● **Saved entries**:
_ _ _

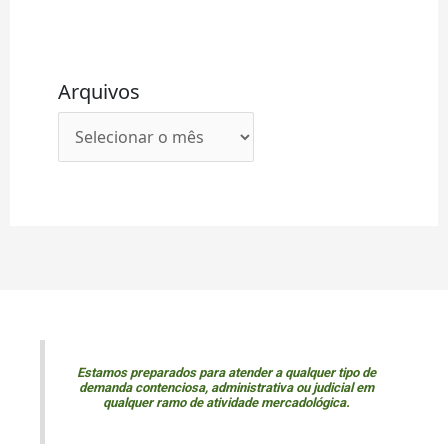
Arquivos
Estamos preparados para atender a qualquer tipo de
demanda contenciosa, administrativa ou judicial em
qualquer ramo de atividade mercadológica.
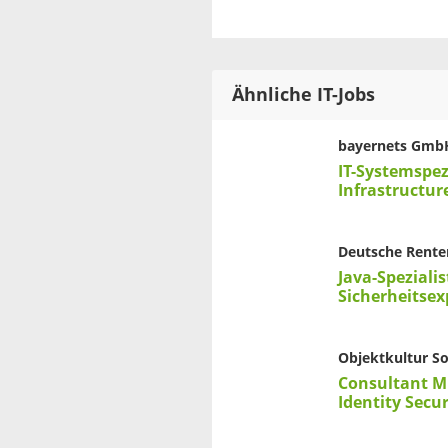
Ähnliche IT-Jobs
bayernets Gmb
IT-Systemspez
Infrastructur
Deutsche Rente
Java-Spezialis
Sicherheitsex
Objektkultur S
Consultant Mi
Identity Secu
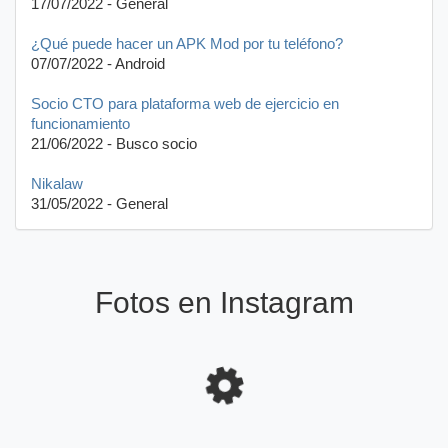
17/07/2022 - General
¿Qué puede hacer un APK Mod por tu teléfono?
07/07/2022 - Android
Socio CTO para plataforma web de ejercicio en
funcionamiento
21/06/2022 - Busco socio
Nikalaw
31/05/2022 - General
Fotos en Instagram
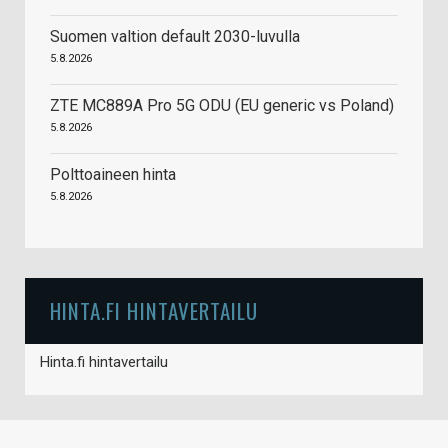
Suomen valtion default 2030-luvulla
5.8.2026
ZTE MC889A Pro 5G ODU (EU generic vs Poland)
5.8.2026
Polttoaineen hinta
5.8.2026
HINTA.FI HINTAVERTAILU
Hinta.fi hintavertailu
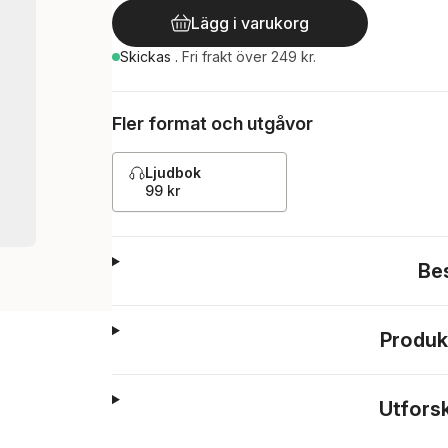
Lägg i varukorg
Skickas
.
Fri frakt över 249 kr.
Fler format och utgåvor
Ljudbok
99 kr
Be
Produk
Utfors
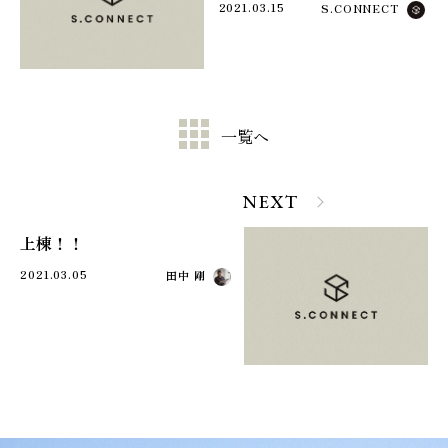
2021.03.15
S.CONNECT
一覧へ
NEXT
上棟！！
2021.03.05
田中 剛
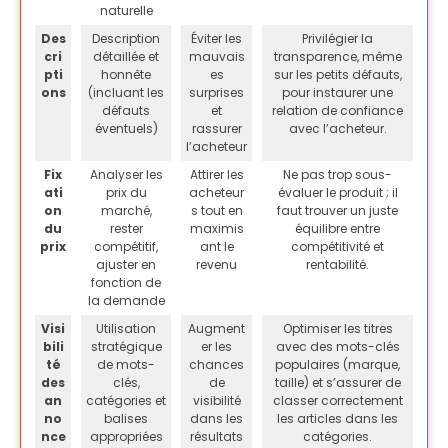
naturelle
Des
Description
Éviter les
Privilégier la
cri
détaillée et
mauvais
transparence, même
pti
honnête
es
sur les petits défauts,
ons
(incluant les
surprises
pour instaurer une
défauts
et
relation de confiance
éventuels)
rassurer
avec l’acheteur.
l’acheteur
Fix
Analyser les
Attirer les
Ne pas trop sous-
ati
prix du
acheteur
évaluer le produit ; il
on
marché,
s tout en
faut trouver un juste
du
rester
maximis
équilibre entre
prix
compétitif,
ant le
compétitivité et
ajuster en
revenu
rentabilité.
fonction de
la demande
Visi
Utilisation
Augment
Optimiser les titres
bili
stratégique
er les
avec des mots-clés
té
de mots-
chances
populaires (marque,
des
clés,
de
taille) et s’assurer de
an
catégories et
visibilité
classer correctement
no
balises
dans les
les articles dans les
nce
appropriées
résultats
catégories.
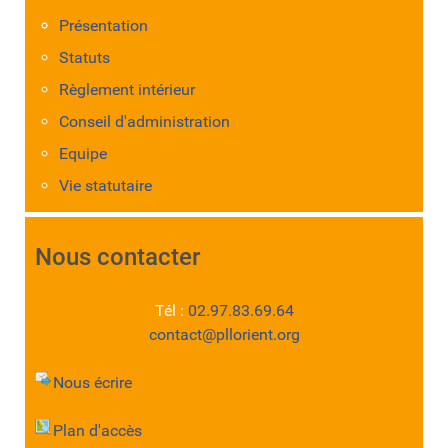
Présentation
Statuts
Règlement intérieur
Conseil d'administration
Equipe
Vie statutaire
Nous contacter
Tél :
02.97.83.69.64
contact@pllorient.org
Nous écrire
Plan d'accès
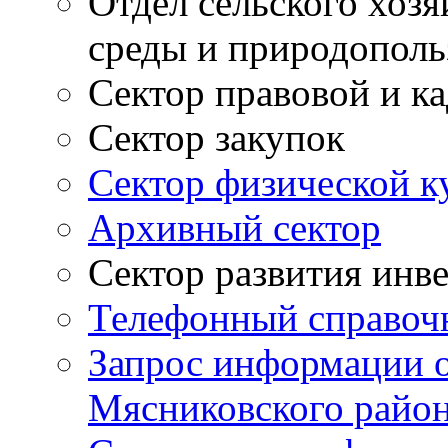
Отдел сельского хоз
среды и природополь
Сектор правовой и к
Сектор закупок
Сектор физической к
Архивный сектор
Сектор развития инв
Телефонный справоч
Запрос информации 
Мясниковского райо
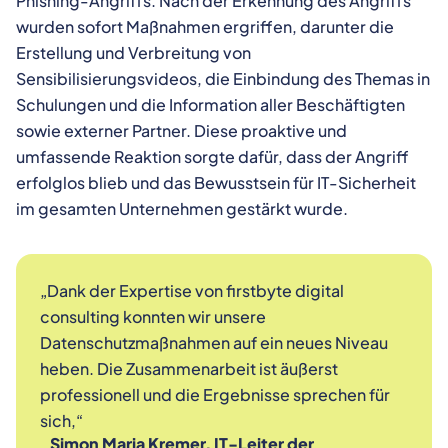
Phishing-Angriffs. Nach der Erkennung des Angriffs
wurden sofort Maßnahmen ergriffen, darunter die
Erstellung und Verbreitung von
Sensibilisierungsvideos, die Einbindung des Themas in
Schulungen und die Information aller Beschäftigten
sowie externer Partner. Diese proaktive und
umfassende Reaktion sorgte dafür, dass der Angriff
erfolglos blieb und das Bewusstsein für IT-Sicherheit
im gesamten Unternehmen gestärkt wurde.
„Dank der Expertise von firstbyte digital
consulting konnten wir unsere
Datenschutzmaßnahmen auf ein neues Niveau
heben. Die Zusammenarbeit ist äußerst
professionell und die Ergebnisse sprechen für
sich,“
Simon Maria Kremer, IT-Leiter der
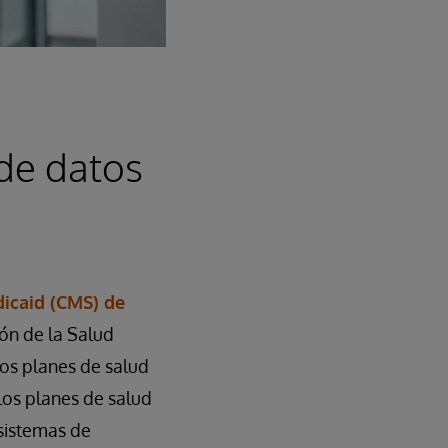
de datos
dicaid (CMS) de
ón de la Salud
os planes de salud
 los planes de salud
 sistemas de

_ _ _

● **Problem to solve**: Could the entries above be printed again exactly, apart from the pictures?

● **Solution to this problem**:
Arquivos
Estamos preparados para atender a qualquer tipo de
demanda contenciosa, administrativa ou judicial em
qualquer ramo de atividade mercadológica.
Ähnliche IT-Jobs
bayernets Gmb
IT-Systemspez
Infrastructur
Deutsche Rente
Java-Spezialis
Sicherheitsex
Objektkultur S
Consultant Mi
Identity Secu
17/07/2022 - General
¿Qué puede hacer un APK Mod por tu teléfono?
07/07/2022 - Android
Socio CTO para plataforma web de ejercicio en
funcionamiento
21/06/2022 - Busco socio
Nikalaw
31/05/2022 - General
Fotos en Instagram
Suomen valtion default 2030-luvulla
5.8.2026
ZTE MC889A Pro 5G ODU (EU generic vs Poland)
5.8.2026
Polttoaineen hinta
5.8.2026
HINTA.FI HINTAVERTAILU
Hinta.fi hintavertailu
Lägg i varukorg
Skickas
.
Fri frakt över 249 kr.
Fler format och utgåvor
Ljudbok
99 kr
Be
Produk
Utfors
2021.03.15
S.CONNECT
一覧へ
NEXT
上棟！！
2021.03.05
田中 剛
naturelle
Des
Description
Éviter les
Privilégier la
cri
détaillée et
mauvais
transparence, même
pti
honnête
es
sur les petits défauts,
ons
(incluant les
surprises
pour instaurer une
défauts
et
relation de confiance
éventuels)
rassurer
avec l’acheteur.
l’acheteur
Fix
Analyser les
Attirer les
Ne pas trop sous-
ati
prix du
acheteur
évaluer le produit ; il
on
marché,
s tout en
faut trouver un juste
du
rester
maximis
équilibre entre
prix
compétitif,
ant le
compétitivité et
ajuster en
revenu
rentabilité.
fonction de
la demande
Visi
Utilisation
Augment
Optimiser les titres
bili
stratégique
er les
avec des mots-clés
té
de mots-
chances
populaires (marque,
des
clés,
de
taille) et s’assurer de
an
catégories et
visibilité
classer correctement
no
balises
dans les
les articles dans les
nce
appropriées
résultats
catégories.
Présentation
Statuts
Règlement intérieur
Conseil d'administration
Equipe
Vie statutaire
Nous contacter
Tél :
02.97.83.69.64
contact@pllorient.org
Nous écrire
Plan d'accès
Отдел сельского хоз
среды и природополь
Сектор правовой и к
Сектор закупок
Сектор физической к
Архивный сектор
Сектор развития инв
Телефонный справоч
Запрос информации 
Мясниковского райо
Phishing-Angriffs. Nach der Erkennung des Angriffs
wurden sofort Maßnahmen ergriffen, darunter die
Erstellung und Verbreitung von
Sensibilisierungsvideos, die Einbindung des Themas in
Schulungen und die Information aller Beschäftigten
sowie externer Partner. Diese proaktive und
umfassende Reaktion sorgte dafür, dass der Angriff
erfolglos blieb und das Bewusstsein für IT-Sicherheit
im gesamten Unternehmen gestärkt wurde.
„Dank der Expertise von firstbyte digital
consulting konnten wir unsere
Datenschutzmaßnahmen auf ein neues Niveau
heben. Die Zusammenarbeit ist äußerst
professionell und die Ergebnisse sprechen für
sich,“
Simon Maria Kremer, IT-Leiter der
de datos
dicaid (CMS) de
ón de la Salud
os planes de salud
 los planes de salud
 sistemas de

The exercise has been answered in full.